Ein paar Kombinationen, die überraschend gut funktionieren
- Rot und Pink, in unterschiedlichen Nuancen kombiniert, wirken verspielt statt grell, besonders in Materialien wie Seide oder Satin.
- Orange und Blau, als Komplementärfarben, erzeugen bewusst Spannung, ideal für ein Statement-Outfit.
- Braun und Schwarz, lange als «schmutzig» verschrien, gelten inzwischen als elegante, erdige Kombination, vor allem in strukturierten Materialien.
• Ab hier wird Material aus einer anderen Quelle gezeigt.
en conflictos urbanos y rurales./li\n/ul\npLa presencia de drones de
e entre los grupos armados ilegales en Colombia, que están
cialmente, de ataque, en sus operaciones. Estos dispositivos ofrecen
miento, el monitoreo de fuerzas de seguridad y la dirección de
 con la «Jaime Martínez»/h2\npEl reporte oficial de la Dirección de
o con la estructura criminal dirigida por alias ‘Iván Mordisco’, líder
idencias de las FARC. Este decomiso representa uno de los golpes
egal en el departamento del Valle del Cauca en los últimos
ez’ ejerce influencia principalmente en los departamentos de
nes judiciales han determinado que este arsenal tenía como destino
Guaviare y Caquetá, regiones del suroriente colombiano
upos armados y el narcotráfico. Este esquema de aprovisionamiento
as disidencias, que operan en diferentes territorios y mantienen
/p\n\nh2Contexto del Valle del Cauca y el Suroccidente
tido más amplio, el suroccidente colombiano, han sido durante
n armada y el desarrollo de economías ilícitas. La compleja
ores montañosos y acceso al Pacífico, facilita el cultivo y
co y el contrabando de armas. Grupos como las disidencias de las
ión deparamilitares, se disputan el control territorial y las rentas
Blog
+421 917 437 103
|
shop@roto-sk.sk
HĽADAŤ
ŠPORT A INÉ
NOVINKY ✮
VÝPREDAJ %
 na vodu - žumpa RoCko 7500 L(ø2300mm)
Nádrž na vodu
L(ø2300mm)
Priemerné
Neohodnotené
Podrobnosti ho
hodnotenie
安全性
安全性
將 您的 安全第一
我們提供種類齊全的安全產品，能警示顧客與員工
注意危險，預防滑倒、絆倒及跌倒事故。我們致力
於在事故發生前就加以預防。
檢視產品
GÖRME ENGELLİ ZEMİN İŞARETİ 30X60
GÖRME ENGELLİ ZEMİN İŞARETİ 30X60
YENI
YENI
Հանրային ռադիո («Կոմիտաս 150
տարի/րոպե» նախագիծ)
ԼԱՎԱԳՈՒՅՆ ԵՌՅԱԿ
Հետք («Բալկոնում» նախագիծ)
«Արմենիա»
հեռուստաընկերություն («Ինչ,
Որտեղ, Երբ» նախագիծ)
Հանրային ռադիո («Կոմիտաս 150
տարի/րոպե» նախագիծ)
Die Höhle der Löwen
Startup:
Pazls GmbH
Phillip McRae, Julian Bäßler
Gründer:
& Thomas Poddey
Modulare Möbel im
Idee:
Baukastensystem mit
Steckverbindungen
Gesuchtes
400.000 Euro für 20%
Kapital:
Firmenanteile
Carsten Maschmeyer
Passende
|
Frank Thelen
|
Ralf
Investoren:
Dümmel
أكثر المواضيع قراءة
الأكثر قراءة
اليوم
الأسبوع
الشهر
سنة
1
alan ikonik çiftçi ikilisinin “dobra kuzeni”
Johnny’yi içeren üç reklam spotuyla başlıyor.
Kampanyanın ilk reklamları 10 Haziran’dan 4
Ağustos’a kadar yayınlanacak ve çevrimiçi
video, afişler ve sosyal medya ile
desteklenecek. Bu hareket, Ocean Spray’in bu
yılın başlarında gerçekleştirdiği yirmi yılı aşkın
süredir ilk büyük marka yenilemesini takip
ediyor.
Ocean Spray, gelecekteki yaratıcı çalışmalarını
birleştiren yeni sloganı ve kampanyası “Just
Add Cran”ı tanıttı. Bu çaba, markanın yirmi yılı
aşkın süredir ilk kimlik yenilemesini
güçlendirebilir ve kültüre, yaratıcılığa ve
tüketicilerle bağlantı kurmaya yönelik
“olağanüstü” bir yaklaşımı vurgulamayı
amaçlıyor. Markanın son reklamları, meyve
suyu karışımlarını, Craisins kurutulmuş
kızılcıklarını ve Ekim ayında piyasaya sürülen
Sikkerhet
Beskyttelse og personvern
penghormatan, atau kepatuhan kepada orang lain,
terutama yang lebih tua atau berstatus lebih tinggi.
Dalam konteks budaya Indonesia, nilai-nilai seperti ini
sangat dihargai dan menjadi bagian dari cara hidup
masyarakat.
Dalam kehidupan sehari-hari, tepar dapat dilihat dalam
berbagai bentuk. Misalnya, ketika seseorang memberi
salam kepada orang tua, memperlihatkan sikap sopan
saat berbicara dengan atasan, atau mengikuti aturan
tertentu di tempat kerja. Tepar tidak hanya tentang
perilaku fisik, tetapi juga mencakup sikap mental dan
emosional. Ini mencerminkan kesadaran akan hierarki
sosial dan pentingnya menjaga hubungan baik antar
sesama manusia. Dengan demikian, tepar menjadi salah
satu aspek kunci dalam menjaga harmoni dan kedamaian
- Grün und Blau, in ähnlicher Sättigung gehalten, wirken ruhig und harmonisch statt widersprüchlich.
Das Fazit
Die Wahrheit ist: Es gibt keine objektiv verbotenen Farbkombinationen, es gibt nur Kombinationen, die man selten sieht, weil sich die alten Regeln so beharrlich halten. Wer Lust hat, mit Farben zu experimentieren, sollte sich weniger an Grossmutters Weisheiten orientieren und mehr am eigenen Spiegelbild. Am Ende zählt nicht, ob zwei Farben theoretisch zusammenpassen, sondern ob man sich darin wohlfühlt, und selbstbewusst genug ist, das auch auszustrahlen.